(Dataset extract begins)

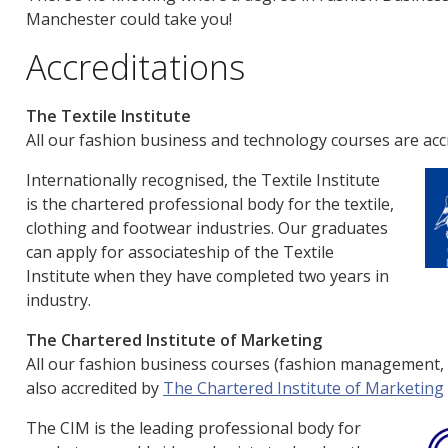
Manchester could take you!
Accreditations
The Textile Institute
All our fashion business and technology courses are acc
Internationally recognised, the Textile Institute
is the chartered professional body for the textile,
clothing and footwear industries. Our graduates
can apply for associateship of the Textile
Institute when they have completed two years in
industry.
The Chartered Institute of Marketing
All our fashion business courses (fashion management,
also accredited by
The Chartered Institute of Marketing
The CIM is the leading professional body for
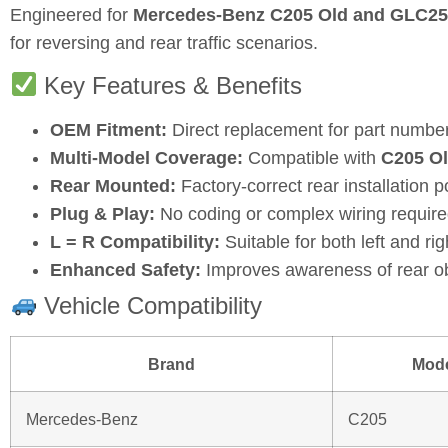
Engineered for
Mercedes‑Benz C205 Old and GLC25
for reversing and rear traffic scenarios.
Key Features & Benefits
OEM Fitment:
Direct replacement for part numbe
Multi‑Model Coverage:
Compatible with
C205 O
Rear Mounted:
Factory‑correct rear installation p
Plug & Play:
No coding or complex wiring require
L = R Compatibility:
Suitable for both left and rig
Enhanced Safety:
Improves awareness of rear obs
Vehicle Compatibility
Brand
Mod
Mercedes‑Benz
C205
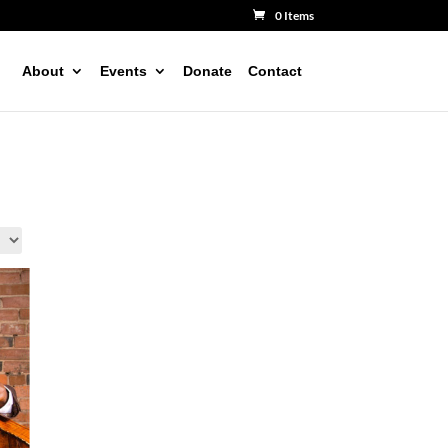
0 Items
About
Events
Donate
Contact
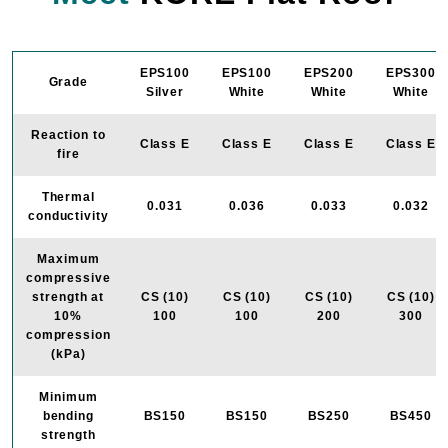
EPS100
EPS100
EPS200
EPS300
Grade
Silver
White
White
White
Reaction to
Class E
Class E
Class E
Class E
fire
Thermal
0.031
0.036
0.033
0.032
conductivity
Maximum
compressive
strength at
CS (10)
CS (10)
CS (10)
CS (10)
10%
100
100
200
300
compression
(kPa)
Minimum
bending
BS150
BS150
BS250
BS450
strength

(Dataset extract ends)

If an entry holds a picture, skip the picture and print the rest of the data exactly.

» Answer space:
Manchester could take you!
Accreditations
The Textile Institute
All our fashion business and technology courses are acc
Internationally recognised, the Textile Institute
is the chartered professional body for the textile,
clothing and footwear industries. Our graduates
can apply for associateship of the Textile
Institute when they have completed two years in
industry.
The Chartered Institute of Marketing
All our fashion business courses (fashion management,
also accredited by
The Chartered Institute of Marketing
The CIM is the leading professional body for
Engineered for
Mercedes‑Benz C205 Old and GLC25
for reversing and rear traffic scenarios.
Key Features & Benefits
OEM Fitment:
Direct replacement for part numbe
Multi‑Model Coverage:
Compatible with
C205 O
Rear Mounted:
Factory‑correct rear installation p
Plug & Play:
No coding or complex wiring require
L = R Compatibility:
Suitable for both left and rig
Enhanced Safety:
Improves awareness of rear obs
Vehicle Compatibility
Brand
Mod
Mercedes‑Benz
C205
0 Items
About
Events
Donate
Contact
EPS100
EPS100
EPS200
EPS300
Grade
Silver
White
White
White
Reaction to
Class E
Class E
Class E
Class E
fire
Thermal
0.031
0.036
0.033
0.032
conductivity
Maximum
compressive
strength at
CS (10)
CS (10)
CS (10)
CS (10)
10%
100
100
200
300
compression
(kPa)
Minimum
bending
BS150
BS150
BS250
BS450
strength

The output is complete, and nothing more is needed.